SCOTT SHAFER, BYLINE: Hey, Mary Louise.
KELLY: So what exactly happened? What was this problem that may have led to the public health director's resignation?
SHAFER: Yeah. Well, to be clear, she didn't say why she resigned, but she'd been there less than a year. And there were some serious technical problems that resulted in delays in getting test results to the state and county health departments. The main problem was that testing results from the largest private lab in the state, Quest Laboratories, simply weren't getting sent to the state system for aggregating health data. It's called CalREDIE, the CalREDIE system. But it wasn't ready for about five days.
So state officials say there was a backlog of almost 300,000 records, most of them probably COVID-19 tests but not all of them. And that skewed the picture that state and local health officials were getting about the spread of the virus, and it also put a real crimp in the ability of local health departments to do contact tracing for people who tested positive. The state says now the backlog has been cleared.
KELLY: What do we know about the leader of the state? What do we know about the governor, Gavin Newsom? Did he know about this? Did he do anything about it?
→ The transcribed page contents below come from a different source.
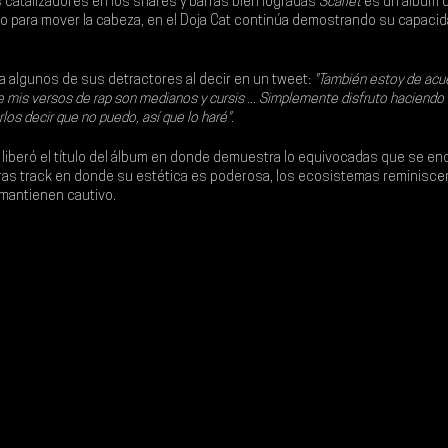
 catalizadores en los snares y barras bien logradas 
Scarlet 
es un álbum d
to para mover la cabeza, en el 
Doja Cat
 continúa demostrando su capacid
a algunos de sus detractores al decir en un tweet:
 "También estoy de acu
de mis versos de rap son medianos y cursis ... Simplemente disfruto haciendo
os decir que no puedo, así que lo haré".
 liberó el título del álbum en donde demuestra lo equivocadas que se e
tras track en donde su estética es poderosa, los ecosistemas reminiscen
mantienen cautivo.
SHAFER: Well, the state director of the Department of Health and Human Services, Dr. Mark Ghaly, said last week that they'd only learned about the problem a few hours after Gov. Newsom announced what he thought was good news. He announced a 21% drop in positive coronavirus test results. So the governor was out there with this upbeat information which turned out to be incomplete at best, although the governor said today he thinks that downward trend in positivity is still accurate. But while the governor apparently wasn't told about this computer glitch when he went before a microphone last week, apparently several local officials did know, which raises the question, why didn't the governor know?
KELLY: Yeah. And as you nod to, it must create all kinds of problems for the local officials, for counties, for cities. What has been the reaction from local officials who have to deal with the state public health folks?
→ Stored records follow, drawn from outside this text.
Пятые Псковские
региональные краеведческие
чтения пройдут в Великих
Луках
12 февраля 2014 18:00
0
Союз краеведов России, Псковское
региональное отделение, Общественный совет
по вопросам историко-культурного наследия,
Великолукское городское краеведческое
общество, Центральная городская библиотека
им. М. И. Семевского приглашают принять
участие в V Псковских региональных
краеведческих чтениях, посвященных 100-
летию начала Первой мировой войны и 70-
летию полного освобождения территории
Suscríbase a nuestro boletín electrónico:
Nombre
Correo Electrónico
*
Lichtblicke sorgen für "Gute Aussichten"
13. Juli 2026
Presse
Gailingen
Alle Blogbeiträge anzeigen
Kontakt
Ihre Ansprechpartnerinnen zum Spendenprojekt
SHAFER: Yeah. Well, as you can imagine, this is a very, very difficult and stressful time for them. The pandemic has simply swamped their offices with a problem they haven't seen before, you know? It's testing their resources, their abilities. And the majority of counties are on the state's watch list, meaning that the spread of the virus isn't under control.
And because this has become so politicized, with some calling the entire pandemic a hoax, resisting orders to wear masks and so on, it's led to anger and even death threats directed at some public health officials. And a number of public health officials in California and across the country have resigned over the past few months because of it. The top health official in Marin County - that's just north of San Francisco - said he was surprised and saddened by the health director's resignation and that the problems California is facing with containing the virus aren't her fault.
KELLY: So the big question - what kind of consequences, what kind of fallout might there be here in terms of California's overall response to the pandemic?
SHAFER: Well, the state now has an interim director of its Department of Public Health and an interim public health officer. And, of course, the middle of a pandemic is not a good time to change horses, so to speak. So this is really a public health crisis for all of us and a political crisis for Gov. Newsom. And it's a real problem for local health officials, who are counting on the state to give them timely, accurate data that they need in order to do the contact tracing and get the virus under control.
KELLY: Yeah. Thank you very much, Scott.
SHAFER: You're welcome.
KELLY: Scott Shafer with member station KQED in San Francisco.